Task requirements – An exact copy is needed of the lines from the line holding "Đồng hồ cây" through the final line of the listing below, both included.
:::::
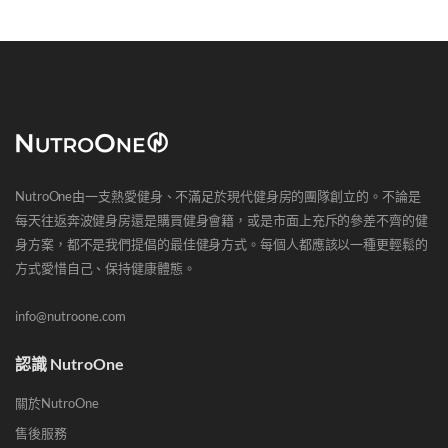
NutroOne由一支熱愛健身、不滿足於現代健身房的團隊創立的。不論是
每天往返奔波健身房還是購買健身會籍，或是市面上充斥的參差不齊的健
身方案，都不是我們提倡的最佳健身方式。每個人都應該以一種更輕鬆的
方式愛惜自己、保持健康體態。
info@nutroone.com
認識 NutroOne
關於NutroOne
售後服務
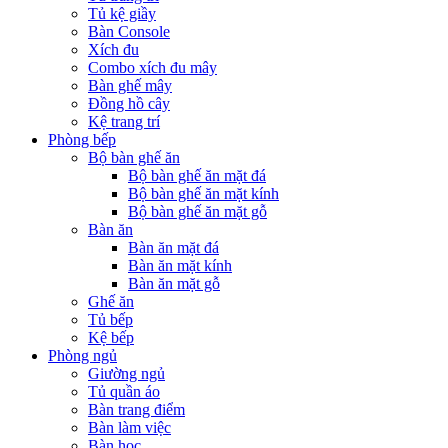
Tủ kệ giầy
Bàn Console
Xích đu
Combo xích đu mây
Bàn ghế mây
Đồng hồ cây
Kệ trang trí
Phòng bếp
Bộ bàn ghế ăn
Bộ bàn ghế ăn mặt đá
Bộ bàn ghế ăn mặt kính
Bộ bàn ghế ăn mặt gỗ
Bàn ăn
Bàn ăn mặt đá
Bàn ăn mặt kính
Bàn ăn mặt gỗ
Ghế ăn
Tủ bếp
Kệ bếp
Phòng ngủ
Giường ngủ
Tủ quần áo
Bàn trang điểm
Bàn làm việc
Bàn học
:::::
Exercise response –
Đồng hồ cây
Kệ trang trí
Phòng bếp
Bộ bàn ghế ăn
Bộ bàn ghế ăn mặt đá
Bộ bàn ghế ăn mặt kính
Bộ bàn ghế ăn mặt gỗ
Bàn ăn
Bàn ăn mặt đá
Bàn ăn mặt kính
Bàn ăn mặt gỗ
Ghế ăn
Tủ bếp
Kệ bếp
Phòng ngủ
Giường ngủ
Tủ quần áo
Bàn trang điểm
Bàn làm việc
Bàn học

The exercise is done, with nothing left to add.